しかし、さとりが先導したまま杢調も立派な玄関の扉を前に着いた時、幽香は彼女に向かって一つ心の奥底にて大事にしていた感動を披露する。

「あ、そう」
「何ですか?」
「この感想は能力で読み取れなかったみたいだったから、口頭で伝えておきましょうか。さとり、貴女の笑顔は想像していたよりずっと、素敵だったわよ」
「なっ……!」

それは効果覿面。少女に起こった変化を、幽香は口の端を上げて受け止めた。
一気に顔を赤らめたさとりを置いて、幽香は悠々と帰路へと向かう。後ろから聞こえた、ああ、恥ずかしいです、という大きな声も無視して石畳を歩んだ。
そして強く扉が閉められた音を聞きながら十間ほど進んだ先には、どれほど前からだろうか、鬼が一人待ち構えていた。
酒盃はもうその手になく、両手は空で拳は強く握られている。しばしその後ろを見つめていたが、幽香に焦点を合わしてから笑顔を作ったのは、先の約束を心待ちにしていた勇儀であった。

「ふぅん。さとりがああも取り乱しているのは初めて見たよ。幽香、きっとあんたは本当に、優しくしたんだねえ」
「鬼の前でわざわざ嘘をつくこともないでしょう?」
「前までは嫌われるようなことを平気にやっていたような気がするが……まあいいや。それじゃあ私にも優しくしておくれよ?」
「勿論」

そう言って、戦うために両手を持ち上げ構えを取る勇儀に対して、幽香は右手ばかりを持ち上げる。ゆっくりと曲げた親指を包み込んで、軽く握った拳には、気づけば途方も無い力が宿っていた。
それは、鬼の勇儀ですら見通しきれないほどの最強の一部。妖とも神ともつかない圧倒に向かったことで、思わず本能的に退こうとする勇儀を、幽香は声をかけて引き止めた。

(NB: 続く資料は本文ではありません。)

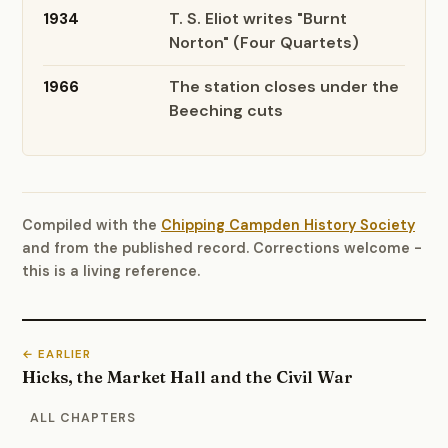
T. S. Eliot writes "Burnt
1934
Norton" (Four Quartets)
The station closes under the
1966
Beeching cuts
Compiled with the
Chipping Campden History Society
and from the published record. Corrections welcome -
this is a living reference.
← EARLIER
Hicks, the Market Hall and the Civil War
ALL CHAPTERS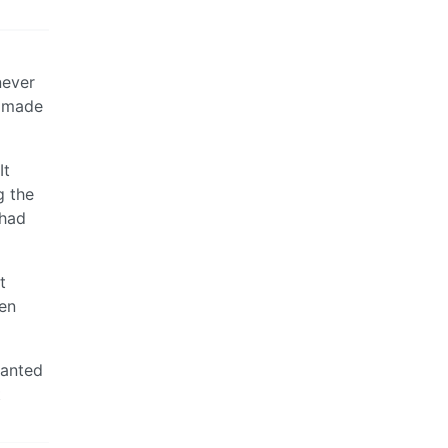
never
d made
It
g the
 had
t
hen
wanted
t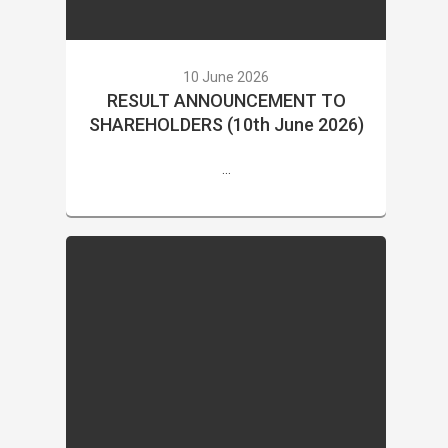
10 June 2026
RESULT ANNOUNCEMENT TO
SHAREHOLDERS (10th June 2026)
...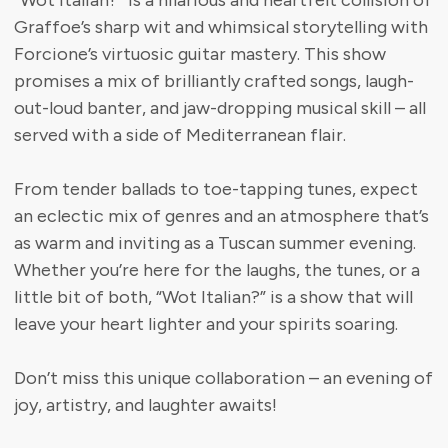
“Wot Italian?” Is a hilarious and heartfelt collision of
Graffoe’s sharp wit and whimsical storytelling with
Forcione’s virtuosic guitar mastery. This show
promises a mix of brilliantly crafted songs, laugh-
out-loud banter, and jaw-dropping musical skill – all
served with a side of Mediterranean flair.
From tender ballads to toe-tapping tunes, expect
an eclectic mix of genres and an atmosphere that’s
as warm and inviting as a Tuscan summer evening.
Whether you’re here for the laughs, the tunes, or a
little bit of both, “Wot Italian?” is a show that will
leave your heart lighter and your spirits soaring.
Don’t miss this unique collaboration – an evening of
joy, artistry, and laughter awaits!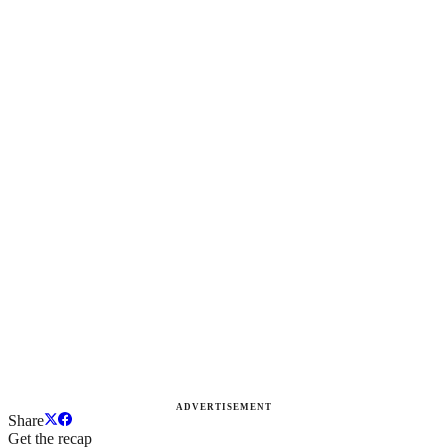
ADVERTISEMENT
Share
Get the recap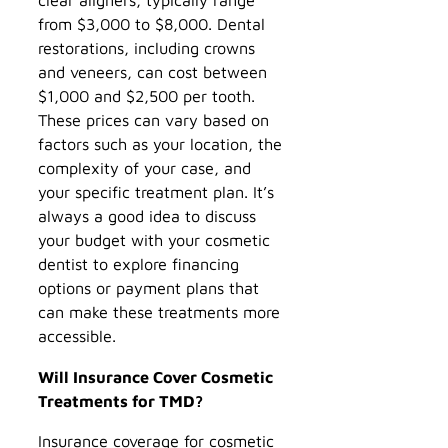
from $3,000 to $8,000. Dental
restorations, including crowns
and veneers, can cost between
$1,000 and $2,500 per tooth.
These prices can vary based on
factors such as your location, the
complexity of your case, and
your specific treatment plan. It’s
always a good idea to discuss
your budget with your cosmetic
dentist to explore financing
options or payment plans that
can make these treatments more
accessible.
Will Insurance Cover Cosmetic
Treatments for TMD?
Insurance coverage for cosmetic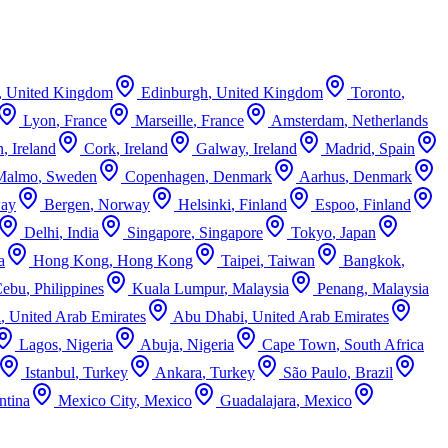
,
United Kingdom
Edinburgh
,
United Kingdom
Toronto
,
Lyon
,
France
Marseille
,
France
Amsterdam
,
Netherlands
n
,
Ireland
Cork
,
Ireland
Galway
,
Ireland
Madrid
,
Spain
Malmo
,
Sweden
Copenhagen
,
Denmark
Aarhus
,
Denmark
ay
Bergen
,
Norway
Helsinki
,
Finland
Espoo
,
Finland
Delhi
,
India
Singapore
,
Singapore
Tokyo
,
Japan
a
Hong Kong
,
Hong Kong
Taipei
,
Taiwan
Bangkok
,
Cebu
,
Philippines
Kuala Lumpur
,
Malaysia
Penang
,
Malaysia
i
,
United Arab Emirates
Abu Dhabi
,
United Arab Emirates
Lagos
,
Nigeria
Abuja
,
Nigeria
Cape Town
,
South Africa
Istanbul
,
Turkey
Ankara
,
Turkey
São Paulo
,
Brazil
ntina
Mexico City
,
Mexico
Guadalajara
,
Mexico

「さあ、私は逃げも隠れもしない。鬼の剛力の全て、ぶつけて来なさい。私が優しく合わせて受け止めてあげるから」
「……ははっ、言ったね! 本気で行くよ! こうまで近けりゃ三歩も要らない。コレが私の一撃必殺だ!」

真っ当にぶつかっても、弾かれるのが落ちだろう。そう考える勇儀は、足りない力を必死でかき集めた。
勇儀の筋は支える骨を痛めるほど力んで隆起し、溢れる妖気の全ては大きな拳に集っていく。力みは一瞬で溜まりに溜まって、彼女の身体を一回り大きく見せた。
そして、その全身が捻られて遠心力を加えながら、風を引き裂く音とともに、破城槌のように突端を幽香にぶつけようと動く。
踏み込んだ足の地面は消し飛んだ。巻き込まれた周囲の空気も大いに騒いで暴れる。きっと、間近の建物は余波で跡形も残るまい。
真に全身全霊の、一撃。それは、幽香の最強の一端に吸い込まれるように向かっていき、そうして轟音を立てた。

「まさか、打ち合うことすら、させてもらえないとはねぇ……」
「優しくするって、言ったでしょう?」

だが、果たして対した拳同士はぶつかり合わず、優しく勇儀の拳は幽香の開かれた手のひらに包まれ、収まっていた。
破壊をもたらすはずであった激しい力は、もっと大きな力に全体受け止められて、欠片も見つからない。
勇儀の全力が振るわれた名残は、廃墟となった、辺りの建物ばかり。暴力の先端を向けられた、幽香は受け止めきって、優雅に笑っている。

「はは。敵わない。負けだよ負け。いやあ、こうまで完全に負けると、気持ちがいいね」
「それは、良かったわ」

喜々として、余力を残したまま敗北を受け入れる勇儀を幽香は面白いものとして受け止める。何しろ、全力を駆使して届かないことに絶望し、這いつくばって項垂れる、そんな相手の姿ばかりを見てきた彼女であるから。
勇儀の満足の笑みを認め、記憶する。これも優しくしたことで見つけられた。これは当分止められないなと、幽香は思う。
そして、僅かに残った、勇儀の疑念の視線をも受け止めて、幽香は微笑む。その笑顔を見た勇儀は、酷く胡散臭いものだと思った。

「しかし、昔からすると、信じられないくらい優しいね。最強の力は一緒であれども、本当にあんたは風見幽香なのかい?」
「私は、私よ」

誰が変化に介入した訳でもない。変わらず幽香を動かすのは幽香自身である。
そんな事実を淡々と告げ、そして勇儀の反応を見ないままにその場を去り、幽香は地底を後にした。